Better system of warning eyed for Honeywell
By Jimmy Nesbitt The Paducah Sun
A direct phone line between the Massac County Sheriff's Department and the plant is one item on the list, which should be completed sometime this week, plant spokesman Mark McPhee said. Routine communication with people who live within a two-mile radius of the plant is another.
McPhee did not want to comment on other changes because he said they have not been finalized.
"I think that there definitely needs to be a lot of coordination between Honeywell and the emergency services," Metropolis Mayor Beth Clanahan said. "We all need to work to make sure there is open communication.
"I think a lot of times we take for granted that the plant is out there, and that's why something like this brings it foremost in your mind — that this can happen, and we're not immune to this type of thing."
Only one resident who lived near the plant showed signs of exposure to low levels of hydrofluoric acid, but if the wind had blown the chemical cloud toward a populated area instead of away from it, many more may have been affected.
The release, estimated at about seven pounds of uranium hexafluoride, or UF6, rose 86 feet high, and light winds pushed the chemicals northwest.
Although UF6 is mildly radioactive, it is mainly a chemical threat because it emits toxic hydrogen fluoride, or HF, when exposed to moisture in the air, the Nuclear Regulatory Commission says.
After Honeywell reported the release, Sheriff Bob Griffey said police called the plant several times but never got through. Each time police were sent directly to an automated voice message.
"We didn't even know what the leak was" until 30 to 45 minutes after it happened, 911 Director Keith Davis said. "We didn't know how big an area to evacuate or where to. It would have been nice to know (what the leak was) when the call came in.
"You're working with an extreme handicap when you don't know what the release is."
A county firefighter who worked at the plant and knew what chemicals were produced used a chemical emergency handbook to establish an evacuation area. It was little more than an educated guess, however, considering the firefighter did not know the extent of the leak or the chemical. "They just tried to err on the safe side," Davis said.
Risking their own safety, firefighters and police drove and walked door to door, waking and evacuating residents. The officers knew something was wrong but couldn't say exactly why.
"That's not an exact science," Davis said.
Davis and Griffey said many positive things have come out of the incident. Plant officials have established an open dialogue with emergency services, Davis said. "We all need to be working from the same playbook," he said.

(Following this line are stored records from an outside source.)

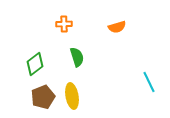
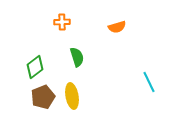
orange cross: moved 2 px left, 2 px up
green diamond: moved 3 px down
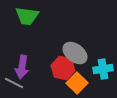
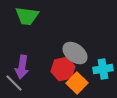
red hexagon: moved 1 px down; rotated 25 degrees counterclockwise
gray line: rotated 18 degrees clockwise
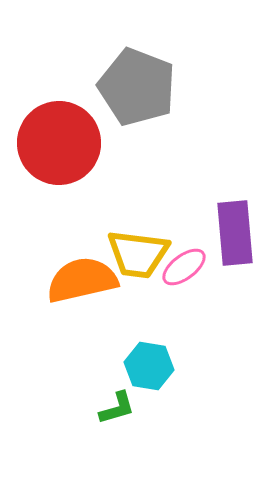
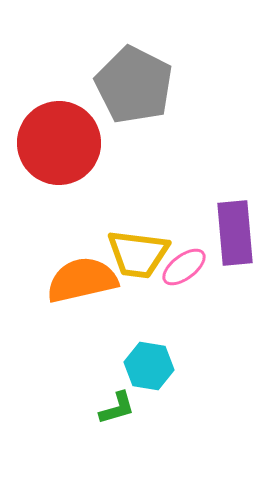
gray pentagon: moved 3 px left, 2 px up; rotated 6 degrees clockwise
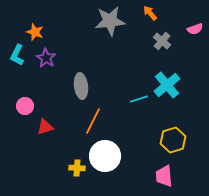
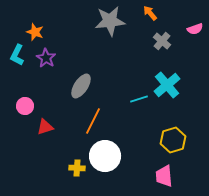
gray ellipse: rotated 40 degrees clockwise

NRC officials held a public meeting Tuesday at the county courthouse, where they presented a report to plant officials and took questions from the crowd. They investigated because the release was the plant's fourth since September. The report concluded that the release "had minimal impact on worker or public health and safety."

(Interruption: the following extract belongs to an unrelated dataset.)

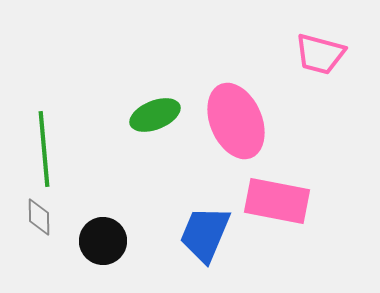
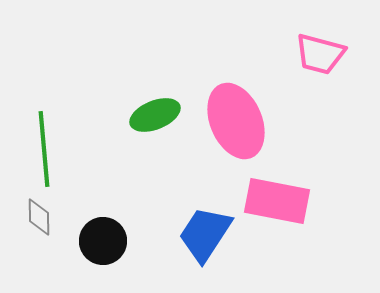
blue trapezoid: rotated 10 degrees clockwise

The toxic gas escaped the building when an operator working a double shift did not place the dust collection valves and the system valves in the correct position, the report said.
Toward the end of the meeting, a woman questioned the plant's training methods. Plant officials told the crowd that drills for on-site releases were performed annually toward the end of each year. The drill involved local emergency rescue teams and firefighters, they said.

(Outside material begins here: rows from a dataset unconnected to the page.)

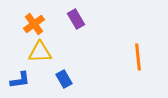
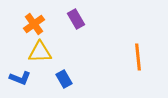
blue L-shape: moved 2 px up; rotated 30 degrees clockwise
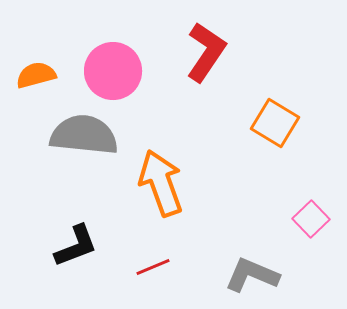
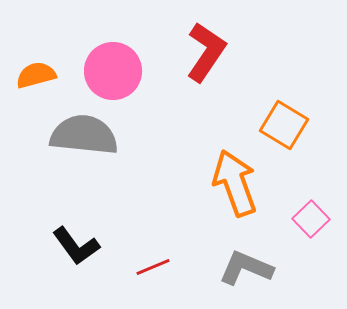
orange square: moved 9 px right, 2 px down
orange arrow: moved 74 px right
black L-shape: rotated 75 degrees clockwise
gray L-shape: moved 6 px left, 7 px up
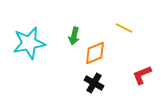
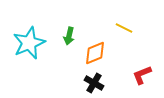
green arrow: moved 5 px left
cyan star: rotated 12 degrees counterclockwise
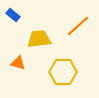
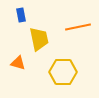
blue rectangle: moved 8 px right; rotated 40 degrees clockwise
orange line: moved 1 px down; rotated 30 degrees clockwise
yellow trapezoid: rotated 85 degrees clockwise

Metropolis firefighter Jason Morris, a 10-year veteran, told plant officials that he had never participated in a drill like the one they described. Clanahan, who also attended the meeting, spoke with Morris afterward.
"I asked (him), ‘Have you ever been to these?’” Clanahan said. "He said no. He said they go out once a year, have lunch, have a little tour, and that is about it."
When contacted by phone, Massac County Fire Chief Mike Childers said he "was really not interested" in making a comment on the department's training history at the plant.
Massac County Emergency Services Director O.D. Troutman said he has participated in emergency drills at the plant each year since 1987, when he became director. Troutman said the drills consisted of "whatever they needed me to do."
Darren Mays, plant safety and regulatory affairs manager, said the last on-site drill was in November 2002. County and city firefighters were called to participate, but some left to respond to a possible fire near the plant before the drill began.
In 2001, the NRC canceled the drill because of the terrorist attacks on Sept. 11, 2001, Mays said. Before that, emergency drills for medical, fire and chemical releases had been conducted annually, Mays said. "The NRC comes in and views and critiques us," he said.
Mays said he plans to communicate regularly with residents who live within a two-mile radius of the plant to improve evacuation procedures. And officials from USEC recently visited the plant and offered "ways to help us improve our emergency response," Mays said.
Like Davis, Clanahan just wants to see that everyone knows his role. "There seemed to be so much confusion about who does what," she said. "I think that's really not the issue. The issue is they should all know what they're supposed to do and when they're supposed to do it.
"When you have something like that, that's not a time for confusion."